# John Deere LT180



## capnandy (Apr 7, 2011)

Hi,
I just got a used LT180 and I've noticed 2 things so far.

-It's only mowing with the right blade

the right side of the deck is lower than the left when lifted

What's up with that?

Thanks in advance,

capnandy


----------



## mikeinri (Dec 2, 2009)

Do you have a copy of the owners manual? 

Not sure about this model, but most tractors have various points of adjustment to level the decks.

As for the one blade that's not turning, do you notice a burning rubber smell when you're running the blades? It could have a bent spindle, causing the blade (and pulley) to not turn. The belt would run over this stopped pulley, causing premature wear (burning) of the belt.

Hope this helps.

Mike


----------



## capnandy (Apr 7, 2011)

I'll check the olnile manual for the leveling.

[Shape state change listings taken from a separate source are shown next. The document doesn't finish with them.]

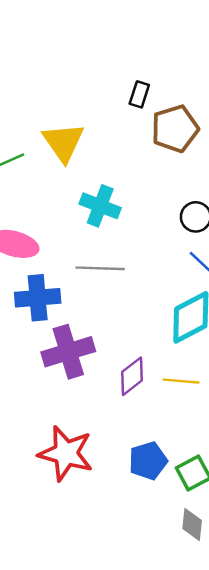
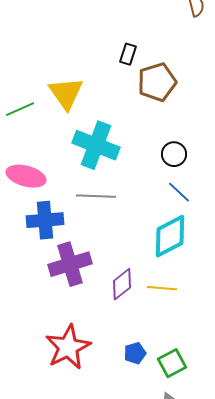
cyan cross: (100, 206) -> (96, 145), size x1.4
red star: (66, 453) -> (68, 347), turned 30
blue pentagon: (148, 461) -> (135, 353), size x0.7

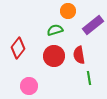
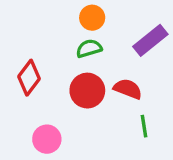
orange circle: (68, 11) -> (92, 18), moved
red semicircle: (79, 55) -> (128, 89), turned 120

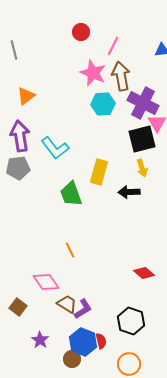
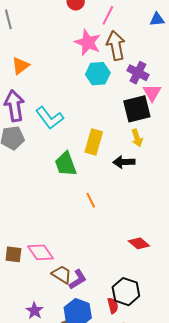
purple cross: (143, 103) -> (138, 73), size x0.7
orange line: (70, 250) -> (91, 200), moved
brown square: (18, 307) -> (13, 254), moved, turned -30
red semicircle: (101, 341) -> (113, 306), moved

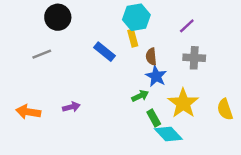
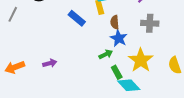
gray line: (42, 54) -> (13, 14), moved, turned -42
orange arrow: (28, 112) -> (15, 67), turned -30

I don't smell a slipping belt, I'm about to take the deck off now and look around in the timing area.

Thanks,

capnandy


----------



## mikeinri (Dec 2, 2009)

I would remove the belt and turn the pulley by hand to see if the spindle and blade turn.
If not, a key or bolt may be missing or broken.
If yes, be sure there is no slop between spinning the pulley and the blade. Then make sure the belt is good, correct size, and installed correctly, including idler springs are OK.
Mike


----------



## mikeinri (Dec 2, 2009)

Could also be a missing belt. I have a Sears tractor which has two belts for the deck.
Mike


----------



## capnandy (Apr 7, 2011)

The timing belt is broken. The main pulley turns the right blade, which is convenient in a way, as it let's you mow with one blade.

I'll check the level when I put the deck back on.

Thanks for your help.

capnandy


----------



## mikeinri (Dec 2, 2009)

Cool. My setup is the same, primary belt drives the right side powered by the PTO, and a secondary belt runs the left side, powered by the right. One of them also powers the middle blade (I can't think of which one at the moment).

Anyway, I always wondered why they set it up this way, but as you mentioned, it would be good to at least be able to run one blade. Of course, with my luck, I'd break the primary belt, and nothing would work... :4-dontkno

Mike


----------